Ya no es divertido. Me gustan los juegos donde las reglas son claras y todos los jugadores se rigen por el mismo manual. Sin embargo entre los que se toman el juego BDSM en serio, y lo aplican como única opción vital, los que abren debates con el lema " muerte a las feministas putas" (escondiendo una profunda frustración de machitos vilipendiados), entre prostitutas que se disfrazan de Dóminas... en fin...
Una cosa es creerse el juego mientras dura, y de paso hacerlo creíble a quien participa contigo, otra es pensar que una Dómina va por la vida blandiendo un látigo y marcando el culo de cada hombre que encuentra... Parece que nos olvidamos que la única condición de ser Dómina es que un sumiso te conceda ese poder...
Mi esclava samantha lleva conmigo tres años. Y a pesar de que a ambas nos gusta este juego de rol ( la verdad que ya no nos apasiona ni interesa como antes) de base hay una amistad, un cariño, un amor que hace de nuestra relación una de las más serias de mi vida, y jamás hemos pensado siquiera en el sexo (P.S. : "sam, aunque no te vea como un macho atractivo para mí, te reconozco desde siempre como mi papi, o mami... según como te vista… jajajaj... ¿sabes que te quiero mucho, gordita?")
En tres años, jamás me he acostado o tenido sexo con ningún sumiso (siempre me ha parecido poco ético aceptar un Tributo a cambio de prestaciones sexuales) y siempre lo he dejado claro en la web: "Si estas interesado en sexo, éste no es tu lugar"... pero a pesar de esto, los celos, las envidias y las inseguridades llevan a los seres humanos a destruir iconos que les asustan... touché...

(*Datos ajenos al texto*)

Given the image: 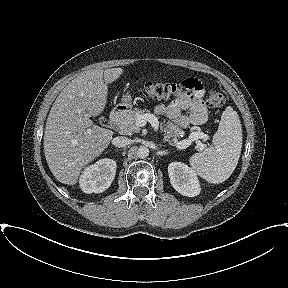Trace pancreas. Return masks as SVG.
<instances>
[{"label":"pancreas","mask_w":288,"mask_h":288,"mask_svg":"<svg viewBox=\"0 0 288 288\" xmlns=\"http://www.w3.org/2000/svg\"><path fill=\"white\" fill-rule=\"evenodd\" d=\"M143 113L144 111L138 108L129 110L118 120L119 133L123 135H131L139 132V126H137L136 118ZM160 128L164 132V140L170 145L177 146L178 137L182 136L184 132L172 122L161 124Z\"/></svg>","instance_id":"cf45deb5"}]
</instances>
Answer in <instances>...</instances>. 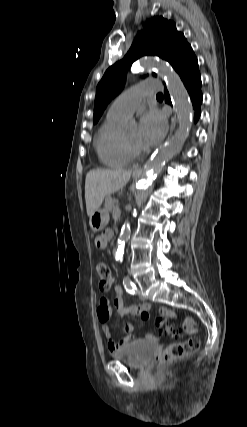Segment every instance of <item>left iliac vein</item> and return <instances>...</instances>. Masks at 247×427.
<instances>
[{"label":"left iliac vein","instance_id":"obj_1","mask_svg":"<svg viewBox=\"0 0 247 427\" xmlns=\"http://www.w3.org/2000/svg\"><path fill=\"white\" fill-rule=\"evenodd\" d=\"M138 297H139L141 300H145V299H146V296H145V295H143V293H142L141 291H138Z\"/></svg>","mask_w":247,"mask_h":427}]
</instances>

Aprovecho esta misiva para despedirme del BDSM profesional. Mi camino en estas lides ha terminado, es un ciclo que ha llegado a su fin dejándome recuerdos maravillosos –"Natalie, conocerte ha sido uno de los regalos más bellos de mi vida, y siempre habrá un lugar para ti en mi corazón"– de hombres excepcionales capaces de cederse sin reservas con una generosidad poco común y, claro está, alguna que otra pequeña amargura, que ya he perdonado y se quedará como mero recuerdo a la insensatez de algun@s, pero que, por encima de todo, ha sido una catarsis, mi punto de inflexión con el mundo machista, con la moral burguesa y barata, con la hipocresía y la cobardía del "tirar la piedra y esconder la mano".
Jamás he cubierto mi rostro, entre otras cosas porque nunca me he avergonzado de mis decisiones. Ha sido un camino emocionante, me ha enseñado la "otra" cara de los hombres y me ha devuelto la confianza en el mundo masculino. Será un tesoro que me llevaré el resto de mi vida. A todos, gracias.